A “possible link” between the jab and the clots has been found, following eight such cases in the United States, one of which was fatal, the drug watchdog of the European Union (EU) said in a statement.
Concerns over the vaccine by US pharmaceutical giant Johnson & Johnson and the jab by rival UK-based drugmaker AstraZeneca have dampened hopes that vaccines could offer a swift end to the pandemic.
“EMA finds possible links to very rare cases of unusual blood clots with low blood platelets,” the agency said in a statement, adding that it “confirms the overall benefit-risk remains positive.”
The regulator said its safety committee “concluded that a warning about unusual blood clots with low blood platelets should be added to the product information” for the J&J shot. Its experts also “concluded that these events should be listed as very rare side effects of the vaccine.”
“The cases reviewed were very similar to the cases that occurred with the COVID-19 vaccine developed by AstraZeneca, Vaxzevria,” the EMA statement said.

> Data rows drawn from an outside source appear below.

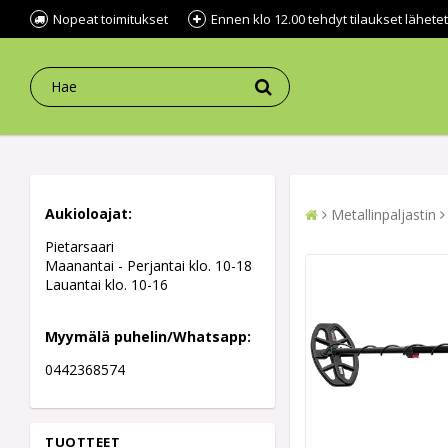
Nopeat toimitukset
Ennen klo 12.00 tehdyt tilaukset lähe
Aukioloajat:
Metallinpaljastin
Pietarsaari
Maanantai - Perjantai klo. 10-18
Lauantai klo. 10-16
Myymälä puhelin/Whatsapp:
0442368574
TUOTTEET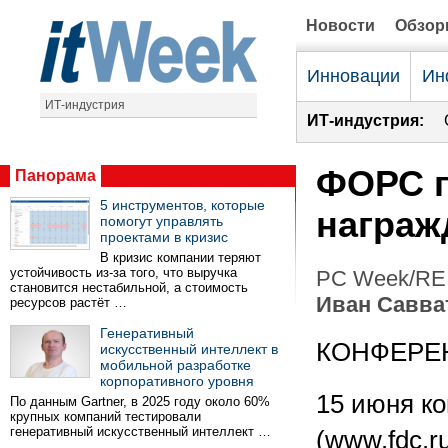
Новости
Обзо
Инновации
Ин
ИТ-индустрия
ИТ-индустрия:
ФОРС г
Панорама
5 инструментов, которые
награж
помогут управлять
проектами в кризис
В кризис компании теряют
устойчивость из-за того, что выручка
PC Week/RE 
становится нестабильной, а стоимость
Иван Савва
ресурсов растёт …
Генеративный
КОНФЕРЕ
искусственный интеллект в
мобильной разработке
корпоративного уровня
15 июня к
По данным Gartner, в 2025 году около 60%
крупных компаний тестировали
генеративный искусственный интеллект …
(www.fdc.r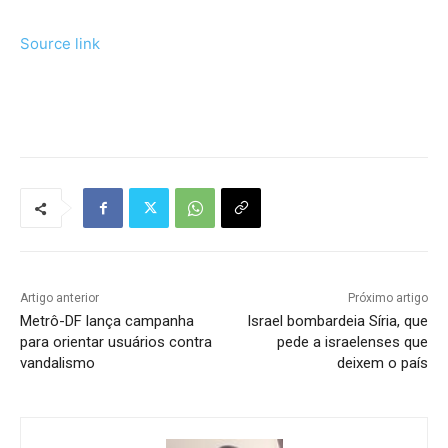
Source link
Tráfego de site barato
Artigo anterior
Próximo artigo
Metrô-DF lança campanha
Israel bombardeia Síria, que
para orientar usuários contra
pede a israelenses que
vandalismo
deixem o país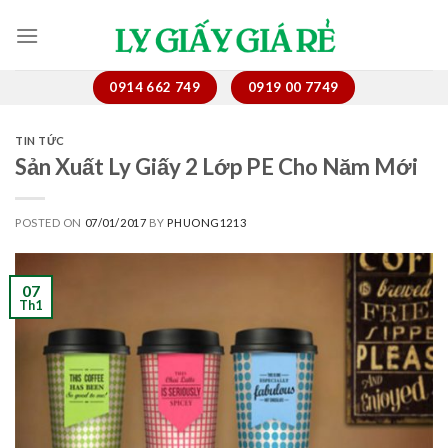
Skip
to
content
0914 662 749
0919 00 7749
TIN TỨC
Sản Xuất Ly Giấy 2 Lớp PE Cho Năm Mới
POSTED ON
07/01/2017
BY
PHUONG1213
07
Th1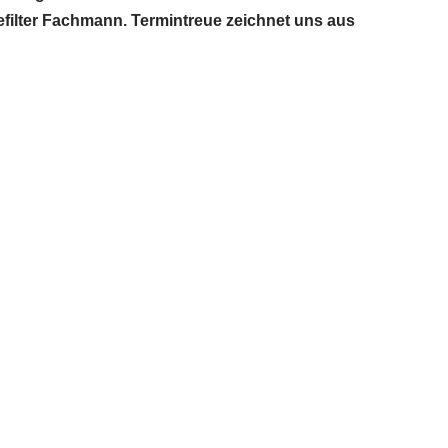
sefilter Fachmann. Termintreue zeichnet uns aus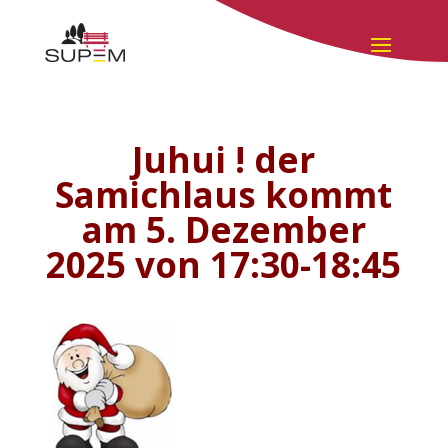
Juhui ! der
Samichlaus kommt
am 5. Dezember
2025 von 17:30-18:45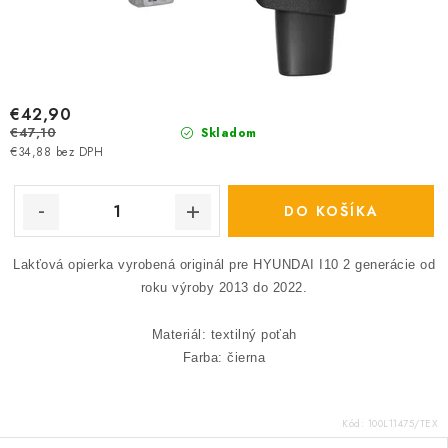
€42,90
€47,10
Skladom
€34,88 bez DPH
DO KOŠÍKA
Lakťová opierka vyrobená originál pre HYUNDAI I10 2 generácie od
roku výroby 2013 do 2022.
Materiál: textilný poťah
Farba: čierna
Kód:
100L11475/TEX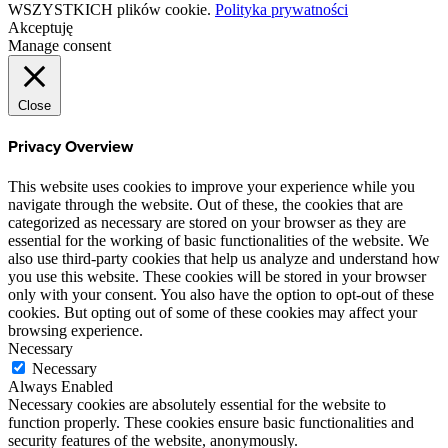
WSZYSTKICH plików cookie.
Polityka prywatności
Akceptuję
Manage consent
Close
Privacy Overview
This website uses cookies to improve your experience while you
navigate through the website. Out of these, the cookies that are
categorized as necessary are stored on your browser as they are
essential for the working of basic functionalities of the website. We
also use third-party cookies that help us analyze and understand how
you use this website. These cookies will be stored in your browser
only with your consent. You also have the option to opt-out of these
cookies. But opting out of some of these cookies may affect your
browsing experience.
Necessary
Necessary
Always Enabled
Necessary cookies are absolutely essential for the website to
function properly. These cookies ensure basic functionalities and
security features of the website, anonymously.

The eight cases in the US, out of some seven million people who had received the vaccine, all involved people under the age of 60, the majority of whom were women, it said. “Based on the currently available evidence, specific risk factors have not been confirmed,” the EMA said.
Johnson & Johnson last week delayed the rollout of its single-shot jab across Europe pending the result of the EMA probe. The drugmaker said earlier that it was “very confident” in its vaccine and hopeful for a quick resolution from regulators over its status.
The EU approved the Johnson & Johnson shot on March 11 and started taking delivery of the vaccine on April 19. But with concerns already mounting over clots linked to AstraZeneca, the EMA announced on April 9 that it was also probing cases connected to the J&J vaccine. Meanwhile, US regulators have suspended the Johnson & Johnson vaccine and are set to announce its decision soon.
Adenovirus vector technology
Both the Johnson & Johnson and AstraZeneca vaccines use the same adenovirus vector technology. They use a common-cold causing adenovirus, modified so it cannot replicate, as a “vector” to shuttle genetic instructions into human cells, telling them to create a protein of the coronavirus, and training them to be ready for live COVID-19.
AstraZeneca opted for a chimpanzee adenovirus, J&J for a human adenovirus. Other COVID-19 adenovirus vector vaccines include Russia’s Sputnik V and China’s CanSino.
However, many European countries have continued to restrict the use of AstraZeneca, despite the EMA declaring it safe and saying blood clots are only a “very rare” side effect.